───── Input data ─────

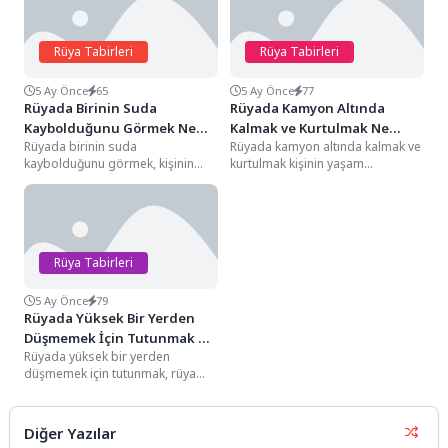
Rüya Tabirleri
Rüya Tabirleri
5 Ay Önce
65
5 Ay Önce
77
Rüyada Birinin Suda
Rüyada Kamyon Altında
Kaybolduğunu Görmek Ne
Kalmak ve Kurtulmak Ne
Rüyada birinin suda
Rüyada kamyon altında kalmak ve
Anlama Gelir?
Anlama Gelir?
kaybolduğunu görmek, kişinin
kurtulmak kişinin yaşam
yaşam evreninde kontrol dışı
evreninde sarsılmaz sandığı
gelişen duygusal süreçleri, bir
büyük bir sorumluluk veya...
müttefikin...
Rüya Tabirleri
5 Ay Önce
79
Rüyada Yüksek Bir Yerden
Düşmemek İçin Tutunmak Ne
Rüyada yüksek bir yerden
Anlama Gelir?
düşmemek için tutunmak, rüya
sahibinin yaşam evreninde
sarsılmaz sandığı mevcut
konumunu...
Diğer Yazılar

─────

* Work request *
Make an exact copy of the records from their first line through the line containing "Düşmemek İçin Tutunmak Ne", both ends included, with the pictures omitted.

* Result *
Rüya Tabirleri
Rüya Tabirleri
5 Ay Önce
65
5 Ay Önce
77
Rüyada Birinin Suda
Rüyada Kamyon Altında
Kaybolduğunu Görmek Ne
Kalmak ve Kurtulmak Ne
Rüyada birinin suda
Rüyada kamyon altında kalmak ve
Anlama Gelir?
Anlama Gelir?
kaybolduğunu görmek, kişinin
kurtulmak kişinin yaşam
yaşam evreninde kontrol dışı
evreninde sarsılmaz sandığı
gelişen duygusal süreçleri, bir
büyük bir sorumluluk veya...
müttefikin...
Rüya Tabirleri
5 Ay Önce
79
Rüyada Yüksek Bir Yerden
Düşmemek İçin Tutunmak Ne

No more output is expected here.